Document: N1747
Submitter: Freek Wiedijk and Robbert Krebbers (Radboud University Nijmegen, The Netherlands)
Submission Date: 2013-08-30

Summary

The standard is unclear about the following questions:

  1. Can an uninitialized variable with automatic storage duration (of a type that does not have trap values, whose address has been taken so 6.3.2.1p2 does not apply, and which is not volatile) change its value without direct action of the program?
  2. If the answer to question 1 is "yes", then how far can this kind of "instability" propagate?
  3. If "unstable" values can propagate through function arguments into a called function, can calling a C standard library function exhibit undefined behavior because of this?

Specifically, consider:

unsigned char x[1]; /* intentionally uninitialized */
printf("%d\n", x[0]);
printf("%d\n", x[0]);

Does the standard allow an implementation to let this code print two different values? And if so, if we insert either of the following three statements

x[0] = x[0];
x[0] += 0;
x[0] *= 0;

between the declaration and the printf statements, is this behavior still allowed? Or alternatively, can these printf statements exhibit undefined behavior instead of having to print a reasonable number.

Motivation and discussion

The standard is unclear about these questions.

On the one hand the committee response to Defect Report #260 strongly suggests that the committee decided that the standard implies the answer to question 1 to be "yes". (Although Defect Report #260 applies to the C99 standard and hence has been superseded by the C11 standard, no modification to the standard text was deemed necessary at the time, and all relevant text in the C11 standard is identical to that in the C99 standard.) The relevant quote from the committee response to Defect Report #260 is:

In the case of an indeterminate value [...] the actual bit-pattern may change without direct action of the program.

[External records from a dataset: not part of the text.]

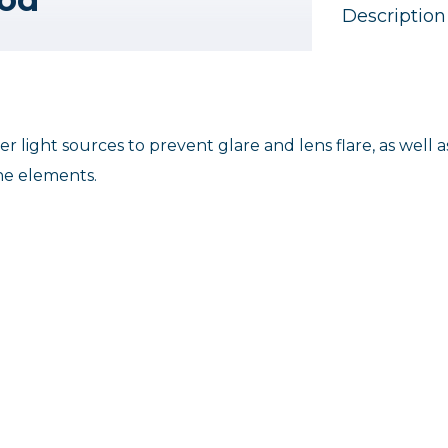
Description
 light sources to prevent glare and lens flare, as well a
the elements.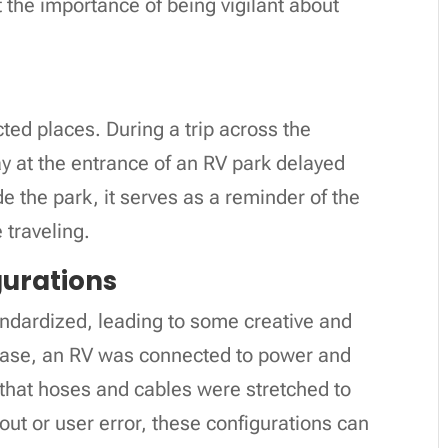
 the importance of being vigilant about
ted places. During a trip across the
ay at the entrance of an RV park delayed
de the park, it serves as a reminder of the
 traveling.
urations
ndardized, leading to some creative and
 case, an RV was connected to power and
that hoses and cables were stretched to
yout or user error, these configurations can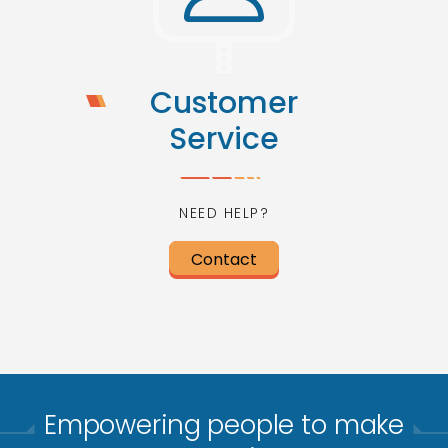
Customer
Service
NEED HELP?
Contact
Empowering people to make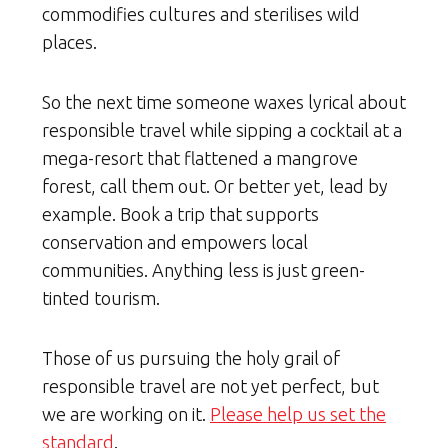
commodifies cultures and sterilises wild
places.
So the next time someone waxes lyrical about
responsible travel while sipping a cocktail at a
mega-resort that flattened a mangrove
forest, call them out. Or better yet, lead by
example. Book a trip that supports
conservation and empowers local
communities. Anything less is just green-
tinted tourism.
Those of us pursuing the holy grail of
responsible travel are not yet perfect, but
we are working on it.
Please help us set the
standard
.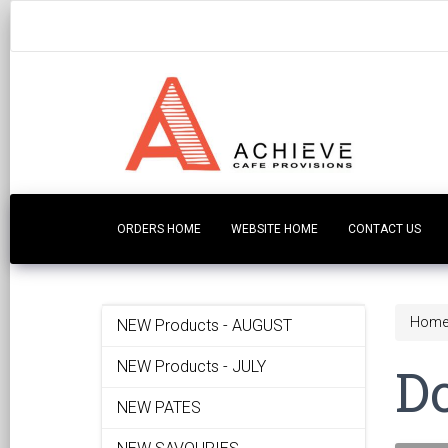
ORDERS HOME
WEBSITE HOME
CONTACT US
Hom
NEW Products - AUGUST
D
NEW Products - JULY
NEW PATES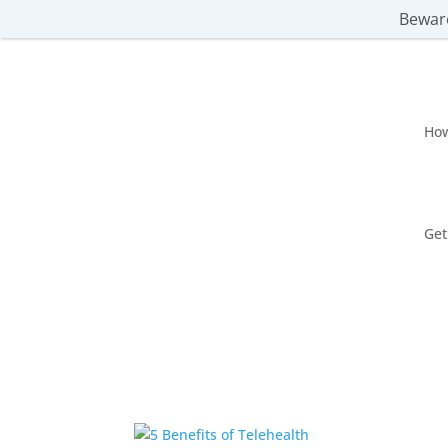
Beware
Ho
Get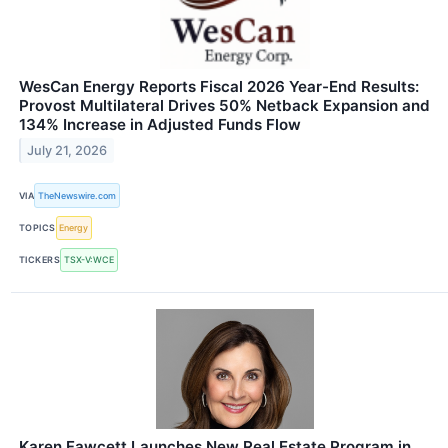
WesCan Energy Reports Fiscal 2026 Year-End Results:
Provost Multilateral Drives 50% Netback Expansion and
134% Increase in Adjusted Funds Flow
July 21, 2026
VIA
TheNewswire.com
TOPICS
Energy
TICKERS
TSX-V:WCE
Karen Fawcett Launches New Real Estate Program in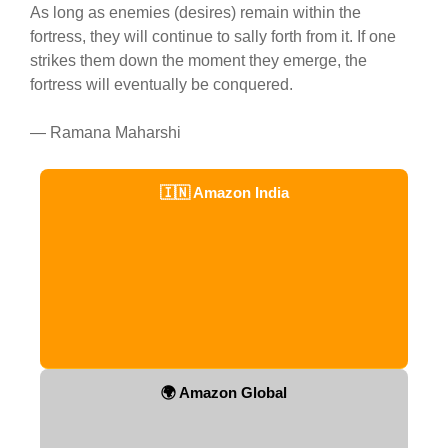
As long as enemies (desires) remain within the
fortress, they will continue to sally forth from it. If one
strikes them down the moment they emerge, the
fortress will eventually be conquered.
— Ramana Maharshi
🇮🇳 Amazon India
🌍 Amazon Global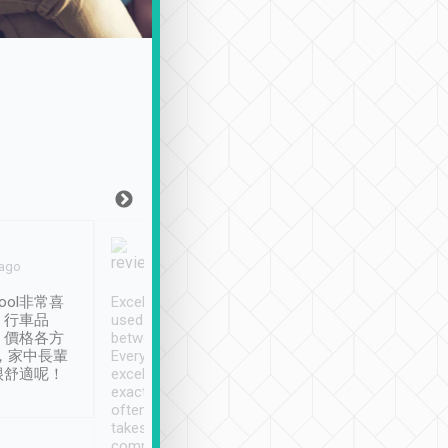
Joy Marsh
Benny Lau
 ago
Jan. 12th
a month ago
ool非常喜
Excellent service. We have
清境入住1晚, 由
、行車品
used Tripool to travel
清境, 都是乘坐由 Tri
、價格各方
between cities in Taiwan.
安排的車子, 接送都
，家中長輩
Every driver has been
去程司機早10分鐘到
很舒適呢！
excellent and arrives
程時遇上道路阻塞, 
exactly on time. As there is
鐘到達(可以接受),
often limited English it
潔, 沒有煙味, 車
takes the difficulty out of
定
communicating the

A subtlety is that Defect Report #260 talks about bit-patterns and not about values, but for variables of type unsigned char there is a one-to-one correspondence between bit-patterns and values.

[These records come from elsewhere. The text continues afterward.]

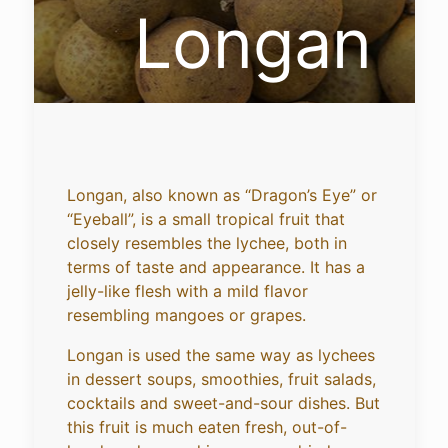
Longan
Longan, also known as “Dragon’s Eye” or
“Eyeball”, is a small tropical fruit that
closely resembles the lychee, both in
terms of taste and appearance. It has a
jelly-like flesh with a mild flavor
resembling mangoes or grapes.
Longan is used the same way as lychees
in dessert soups, smoothies, fruit salads,
cocktails and sweet-and-sour dishes. But
this fruit is much eaten fresh, out-of-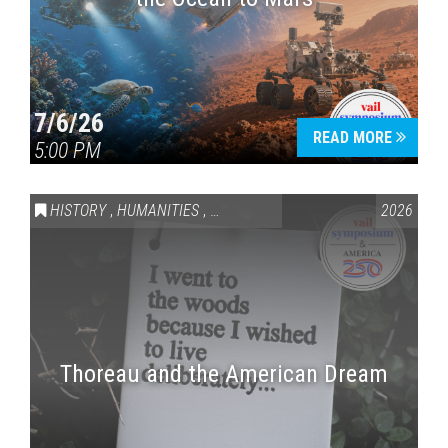
7/6/26
READ MORE
5:00 PM
HISTORY
,
HUMANITIES
,
VAIL SYMPOSIUM & AMERICA 250
2026
Thoreau and the American Dream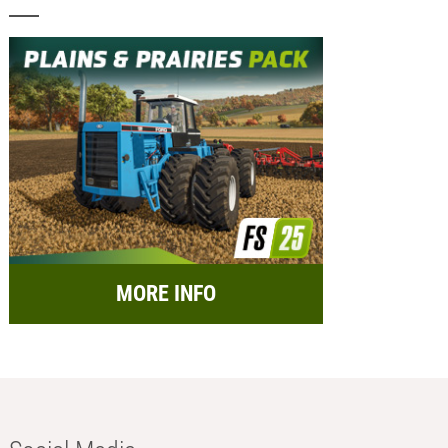
MORE INFO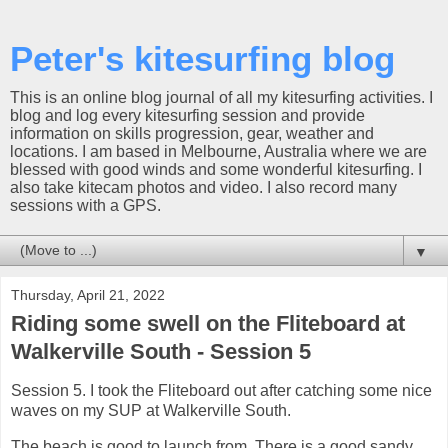
Peter's kitesurfing blog
This is an online blog journal of all my kitesurfing activities. I
blog and log every kitesurfing session and provide
information on skills progression, gear, weather and
locations. I am based in Melbourne, Australia where we are
blessed with good winds and some wonderful kitesurfing. I
also take kitecam photos and video. I also record many
sessions with a GPS.
▼
Thursday, April 21, 2022
Riding some swell on the Fliteboard at
Walkerville South - Session 5
Session 5. I took the Fliteboard out after catching some nice
waves on my SUP at Walkerville South.
The beach is good to launch from. There is a good sandy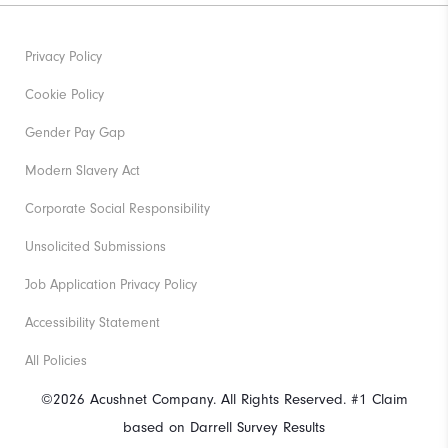
Privacy Policy
Cookie Policy
Gender Pay Gap
Modern Slavery Act
Corporate Social Responsibility
Unsolicited Submissions
Job Application Privacy Policy
Accessibility Statement
All Policies
©2026 Acushnet Company. All Rights Reserved. #1 Claim
based on Darrell Survey Results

Another argument in favor of "instability" of indeterminate values is that values can "become indeterminate" (e.g. 5.1.2.3p5, 6.2.4p2, and 6.2.4p6). In these cases the value of an object may also change without an explicit store (and can keep changing?)

On the other hand, 6.7.9p10 states that the kind of uninitialized variables that we are discussing get an indeterminate value. From 3.19.2 it follows that if a type has no trap values, then indeterminate and unspecified values are the same. And in 3.19.3, it is stated explicitly that an unspecified value is chosen. Which implies that the value - after having been chosen - cannot change anymore.

Another argument against "instability" is that 6.8p3 states that "the values are stored in the objects (including storing an indeterminate value in objects without an initializer) each time the declaration is reached in the order of execution", and that 6.2.4p2 states that "An object [...] retains its last-stored value throughout its lifetime." The only way that one could read this in light of Defect Report #260 is if "retaining an indeterminate value" is read as meaning that the indeterminateness of the value is retained, without the value having a specific value.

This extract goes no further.